異世界浸食都市東京~賢者アトリと秘された石碑 ~

光川

流浪の賢者アトリと秘された石碑

プロローグ/夢の結末

 2022年、真冬の新宿駅構内で突然青年が発狂した。


 異国情緒あふれる衣服、いや、異世界情緒あふれる白い衣服を纏い拳銃を所持していた青年はその場に居合わせた刑事に即座に組み伏せられ駅からつまみ出されたのだが。


「すまないがもう一度言ってくれ。どこから帰って来たんだ?」


 伊庭沙也加。

 警視庁の若きエリートであり、正義感と柔軟さを備えた彼女は大抵の事はすぐに理解し飲み込むことが出来るのだが。新宿駅近くに停めていたブルーメタリックカラーのセダンの中、手錠を付けられすっかり落ち着いた青年を睨んだ。


 服装は冬用らしき厚めのコート。だがコートのあちこちが傷つき、沙也加が後部座席が汚れるなと思うほどに埃っぽい。

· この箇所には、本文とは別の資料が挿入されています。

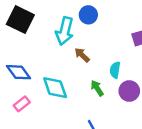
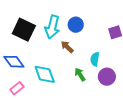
blue circle: (88, 15) -> (76, 25), moved
black square: (20, 20) -> (24, 30), moved

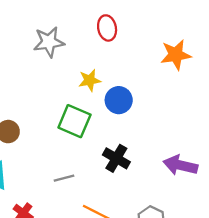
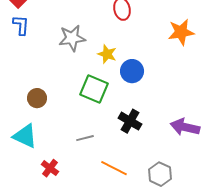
gray star: (49, 42) -> (72, 38), moved
yellow star: (90, 80) -> (107, 54), turned 30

 年頃は二十代前半ほど。顔立ちは悪くはないが特筆して褒める程でもない。沙也加からすればすぐに応援を呼んでも良かったのだが青年の様子と雰囲気、昨今の裏事情を含め、まずは落ち着きを取り戻した青年の言動から個人的好奇心にかられ様子見をしてみようと思えば――。


青年の口から零れるのは冗談のような与太話だった。


「ですから。なんというか。異世界帰りって奴です。伊庭さんはファンタジー小説とか読みませんか? たまにあるでしょ、それこそ不思議の国のアリスだって異世界モノっていっても。ま、あれは夢のある夢落ちですけど」


 すっかり落ち着いた青年は饒舌に、他人事のように語りだす。


「キミの場合はウサギやトランプではなく、妖精のいる世界に迷い込んだ。だったか?」


「信じてくれます?」


 苦笑という言葉で片付けるには弱々しく哀れで悲しい笑み。沙也加の理性は青年の主張はただの誇大妄想だと切り捨てるが、沙也加の情と直感は青年の言葉に嘘は無いと判断していた。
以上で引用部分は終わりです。